Riton : Trois. La responsabilité, à traiter sérieusement et en amont, avec un cadre écrit. La sécurité de la zone : le coin enfants doit être matériellement délimité et à l'écart de l'aire de poser, des rotations et des véhicules. Et la météo : à 35 °C, un programme d'après-midi en plein soleil ne tient pas. Il faut de l'ombre, de l'eau, et un plan B.
ParaMag : Qu'est-ce qui vous a surpris ?
Riton : L'effet sur les sautants non concernés. Des parachutistes sans enfants, même ne ne participant pas au camp, sont venus nous dire que l'ambiance de cet AVL Oasis était exceptionnelle. C'est logique : quand les enfants s'amusent, rigolent et font des blagues aux parents, tout le monde est détendu. Plus de tension autour de « qui garde », plus de parent qui part en catastrophe à quinze heures.

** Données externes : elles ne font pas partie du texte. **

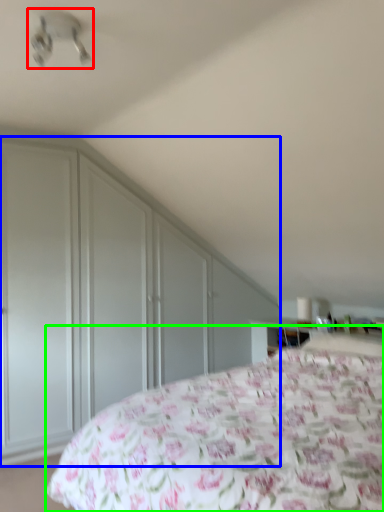 Question: Considering the real-world distances, which object is closest to fan (highlighted by a red box)? dresser (highlighted by a blue box) or bed (highlighted by a green box).

Choices:
 (A) dresser
 (B) bed

Answer: (A) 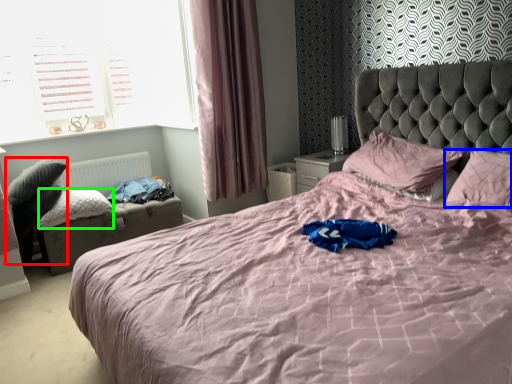 Question: Considering the real-world distances, which object is farthest from swivel chair (highlighted by a red box)? pillow (highlighted by a blue box) or pillow (highlighted by a green box)?

Choices:
 (A) pillow
 (B) pillow

Answer: (A) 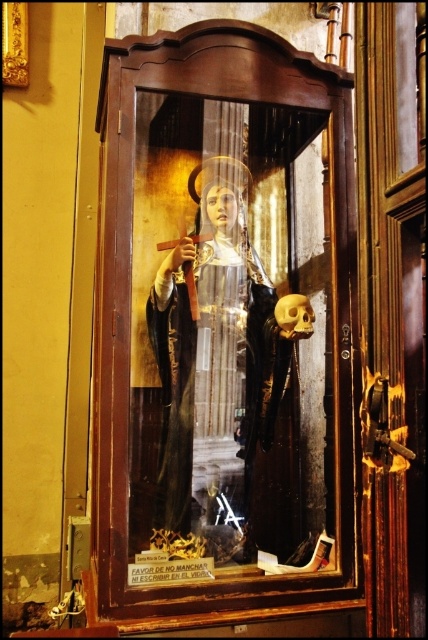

Les gens sont restés le soir. On a fabriqué du collectif sans le chercher.
ParaMag : Vous refaites l'année prochaine ?
Riton : Oui, en élargissant. Une tranche ados d'abord, notre point faible cette année : à treize ans on ne fait pas de pâte à modeler et on ne veut pas être avec les petits — il leur faut du bricolage, de la voile, de la vidéo, du théâtre, du sport… Et nous échangeons avec Domitille Kiger, dont la fille Lucy soufflera sa première bougie en octobre, pour porter cette dimension familiale sur le long terme, sur les records, les big ways et les rassemblements para en général.
ParaMag : Un message aux clubs qui lisent ces lignes ?
Riton : Que ce n'est pas un sujet annexe. On passe un temps fou à se demander comment recruter de nouveaux pratiquants ; on devrait en passer autant à se demander comment garder ceux qu'on a. Ceux qu'on perd le plus sont des trentenaires et quarantenaires expérimentés, souvent des piliers de club, qui décrochent parce que leur vie a changé et que l’offre de la DZ et des évènements, elle, n'a pas bougé. Recruter un animateur pour l'été coûte infiniment moins cher que de reconstruire un noyau de pratiquants. La vraie question n'est pas « est-ce qu'on peut se le permettre » — c'est « est-ce qu'on peut encore se permettre de ne pas le faire ».
ParaMag : Des remerciements ?
Riton : Au CERPS Tallard et à toute son équipe, pour leur confiance, leur travail et leur énergie chaque année pour F-WESC depuis 2020. À l'équipe d'OASIS Parachutisme et à la famille Tarade, pour leur accueil sur ce nouveau format. À Candice, notre animatrice, pour tout le travail en amont comme pendant l'événement, et à Jérémy Saint-Jean de soutenir F-WESC, gérant désormais la direction technique de nos évènements.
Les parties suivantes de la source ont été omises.